A self-proclaimed “small business guru” named Michael E. Gerber started his series of books about legal practices and this is the eighth. All the same pattern, whether they be about optometrists, attorneys or architects: chapters on specific subjects with a commentary by Gerber and adjacent chapters by a prominent person in that particular field.
Who should read this? Really, anyone in the business, but especially the agent who has decided that the riches lie in running his or her own brokerage. It’s a “look before you leap” book.
Gerber’s pieces are pretty much nonspecific and the expert’s pieces are very specific to the particular subject. If you’re into self-help books, the overall messages are nothing new, but the format gives a new perspective.
Gerber is a small business consultant who lives in California. For this book on real estate, his co-author is Richard A. Rector, the Phoenix broker who owns Realty Executives.
E-Myth means “Entrepreneurian Myth,” which Gerber describes as “Most businesses fail to fulfill their potential because most people starting their own business are not entrepreneurs at all.”
He continues, “Most real estate brokers don’t own a true business—most own a job.” A person can be great at buying and selling, which might make a terrific agent, he says, but the lack of business sense will eventually lead to doom. When a 2007 comes, they don’t have a clue how to deal with it.
The overriding theme here is that while brokers — or anyone starting a business — need to be entrepreneurs, that’s secondary to knowing how a business works.
It’s easy reading. Chapters run no more than a dozen pages and are on the basics: planning, management, budgeting, pricing, hiring, dealing with clients, etc.
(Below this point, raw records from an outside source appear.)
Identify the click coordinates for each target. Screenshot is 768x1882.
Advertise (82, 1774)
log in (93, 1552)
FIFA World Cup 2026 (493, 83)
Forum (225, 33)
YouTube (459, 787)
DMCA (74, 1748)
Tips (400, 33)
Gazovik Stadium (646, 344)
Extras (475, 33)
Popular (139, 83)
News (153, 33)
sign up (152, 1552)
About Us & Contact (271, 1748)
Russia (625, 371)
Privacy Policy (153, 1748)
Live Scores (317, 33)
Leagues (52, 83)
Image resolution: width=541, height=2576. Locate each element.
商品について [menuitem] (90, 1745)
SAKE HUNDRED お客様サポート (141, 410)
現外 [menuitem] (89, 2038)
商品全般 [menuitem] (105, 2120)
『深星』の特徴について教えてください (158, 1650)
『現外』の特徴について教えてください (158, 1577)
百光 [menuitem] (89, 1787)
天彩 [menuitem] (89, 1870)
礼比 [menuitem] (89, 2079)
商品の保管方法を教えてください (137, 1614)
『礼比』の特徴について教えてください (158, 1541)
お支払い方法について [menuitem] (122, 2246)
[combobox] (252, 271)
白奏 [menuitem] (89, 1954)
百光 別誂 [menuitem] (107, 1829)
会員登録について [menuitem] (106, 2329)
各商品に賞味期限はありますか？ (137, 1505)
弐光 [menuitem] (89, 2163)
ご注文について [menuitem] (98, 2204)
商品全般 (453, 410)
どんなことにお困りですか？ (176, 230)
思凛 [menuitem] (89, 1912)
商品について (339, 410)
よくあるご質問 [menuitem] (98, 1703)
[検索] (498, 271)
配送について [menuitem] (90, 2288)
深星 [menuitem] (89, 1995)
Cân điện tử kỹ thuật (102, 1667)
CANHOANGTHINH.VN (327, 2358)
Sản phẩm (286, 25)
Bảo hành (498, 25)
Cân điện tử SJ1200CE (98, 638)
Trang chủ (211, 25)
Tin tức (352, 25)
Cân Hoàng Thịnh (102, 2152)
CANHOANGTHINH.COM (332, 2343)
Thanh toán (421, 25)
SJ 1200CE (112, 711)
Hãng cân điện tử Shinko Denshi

When Gerber writes about, say, time management, the words could (and probably do) fit in every one of his books. When Rector writes about time management, he’s very specific to real estate. (Incidentally, if your brokerage isn’t doing well, both say that time management is one of your biggest problems.)
Rector writes a chapter about his career and that’s as interesting as anything here. His father started in the family food business and moved into real estate sales. Frustrated with what Rector calls the business model that resulted “in the top people subsidizing the less productive ones,” he started Realty Executives with what Rector says was the first company with the 100 percent commission idea.
Rector joined the company after college. He and his wife eventually bought the brokerage and started franchising the concept.
He stresses the need for change, saying “What once was a new, revolutionary idea has now become a standard method of operation within the industry,” and adds that he’s ready to spring a new idea “with major advances in technology.”
Let’s consider Rector an expert.
Let’s also consider Gerber an expert, if for nothing else than he’s figured a new way to present old ideas and make money out of it.
Come to think of it, isn’t that what selling real estate is all about?